No AI summary yet for this case.
Income Tax Appellate Tribunal, ‘SMC’ ‘A’ BENCH, CHENNAI
Before: Shri A. Mohan Alankamony
आदेश / O R D E R
This appeal by the assessee is directed against the order passed by the Ld. Commissioner of Income Tax (Appeals)-2, Coimbatore dated 31.03.2017 in for the assessment year 2007-08 passed U/s.250(6) r.w.s.144 & 147 of the Act.
The assessee has raised several grounds in its appeal and they are reproduced herein below for reference:- “1. The order of The Commissioner of Income Tax (Appeals) 2, Coimbatore dated 31.03.2017 in I,T.A.No.93/2015-16 for the above mentioned Assessment Year is contrary to law, facts, and in the circumstances of the case.
2. The CIT (Appeals) erred in confirming the validity of the re- assessment completed in terms of section 144 read with section 147 of the Act on 30.03.2015 without assigning proper reasons and justification.
3. The CIT (Appeals) failed to appreciate that the order of re- assessment under, consideration was passed out of time, invalid, passed without jurisdiction and not sustainable both on facts and in law.
4. The CIT (Appeals) failed to appreciate that the non service of notice on the partnership firm/appellant would vitiate the consequential re-assessment order and ought to have appreciated that the misconstruction of the provisions of section 292 BB of the Act would further vitiate the findings on sustaining the validity of the re-assessment from para 4.0 of the impugned order.
5. The CIT (Appeals) failed to appreciate that in any event having not passed the re-assessment order in the PAN of the partnership firm (the re-assessment was passed in the PAN of the Partner), the consequential re-assessment was bad in law.
6. CIT (Appeals) failed to appreciate that the objections filed vide dated 9.3.2015 and 17.2.2015 were not disposed of especially overlooking the principles laid down by the Supreme Court in the case reported in 259 ITR 19.
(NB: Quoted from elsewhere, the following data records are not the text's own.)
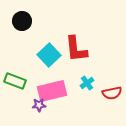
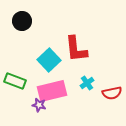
cyan square: moved 5 px down
purple star: rotated 16 degrees clockwise
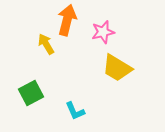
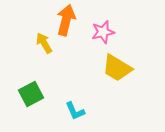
orange arrow: moved 1 px left
yellow arrow: moved 2 px left, 1 px up
green square: moved 1 px down
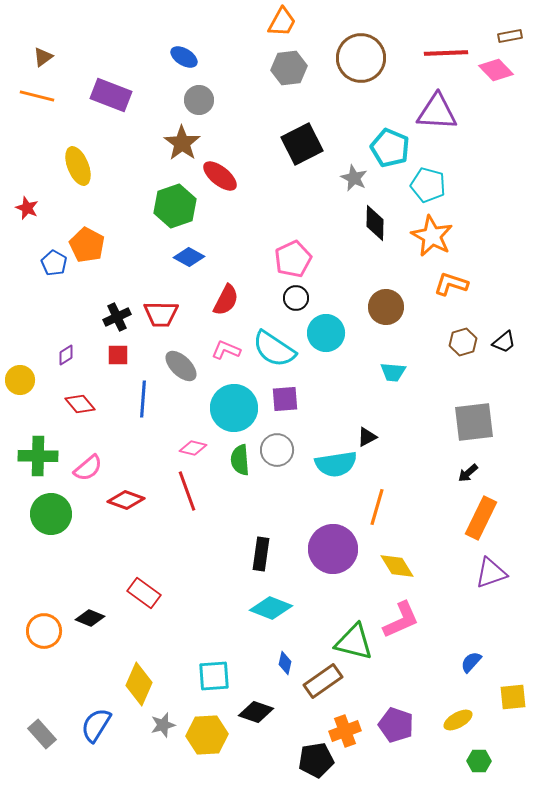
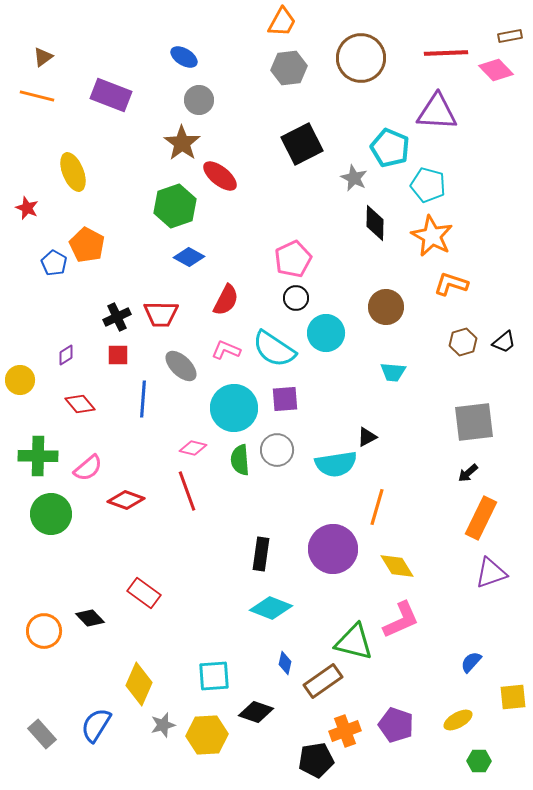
yellow ellipse at (78, 166): moved 5 px left, 6 px down
black diamond at (90, 618): rotated 24 degrees clockwise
The CIT (Appeals) failed to appreciate that on merits, the distress sale would vitiate the mechanical application of the stamp duty value as sale consideration u/s 50C of the Act in the computation of Long Term Capital Gains and ought to have appreciated that the provisions of section 50C(2) of the Act were completely overlooked and brushed aside.
The CIT (Appeals) failed to appreciate that there was no proper opportunity given before passing of the impugned order and any order passed in violation of the principles natural justice would be nullity in law.
The Appellant craves leave to file additional grounds/arguments at the time of hearing.”
The brief facts of the case are that the assessee is a firm which was dissolved subsequent to the relevant assessment year. It was found by the Revenue that the assessee firm had sold its immovable property consisting of 17 cents of land and workshop building for Rs.12,17,900/- on 21.02.2007 vide document No.200700931 in SRO Ganapathy. It was further revealed that the guideline value of the property was Rs.27 lakhs, thereby attracting provisions of Section 50C of the Act.
Thereafter notice U/s.148 was issued to the assessee on 31.03.2014 and the assessment was framed U/s.144 r.w.s.147 of the Act, on 30.03.2015, wherein the Ld.AO assessed the long term capital gain of the assessee at Rs.26,47,062/-. On appeal, the Ld.CIT(A) also confirmed the order of the Ld.AO.
At the outset, the Ld.AR argued before us by stating that the assessee was not given opportunity U/s.50C(2) of the Act, wherein the Ld.AO ought to have referred the matter to the Valuation Officer for ascertaining the value of the immovable property sold by the assessee. It was therefore pleaded that the matter may be remitted back to the file of Ld.AO to consider the issue afresh after obtaining the valuation report from the Valuation Officer. The Ld.DR strongly opposed to the submission of the Ld.AR and pleaded for sustaining the order of the Ld.Revenue Authorities.
I have heard the rival submissions and carefully perused the materials available on record. From the facts of the case it is apparent that the Ld.Revenue Authorities had not referred the matter to the Valuation Officer for valuing the property though the assessee has challenged the valuation before the Ld.CIT(A). The assessee was also irresponsible by not co-operating before the Ld.AO. However, in the interest of justice, I remit back the matter
5 to the file of Ld.AO to consider the issue afresh after obtaining valuation report of the property sold by the assessee from the Valuation Officer. I also caution the assessee to promptly co- operate with the Ld. Revenue Authorities in their proceedings in order to expedite their respective Orders failing which they are at liberty to pass appropriate Orders in accordance with law and merits.
In the result, the appeal of the assessee is allowed for statistical purposes as indicated herein above.
Order pronounced on 09th October, 2017 at Chennai.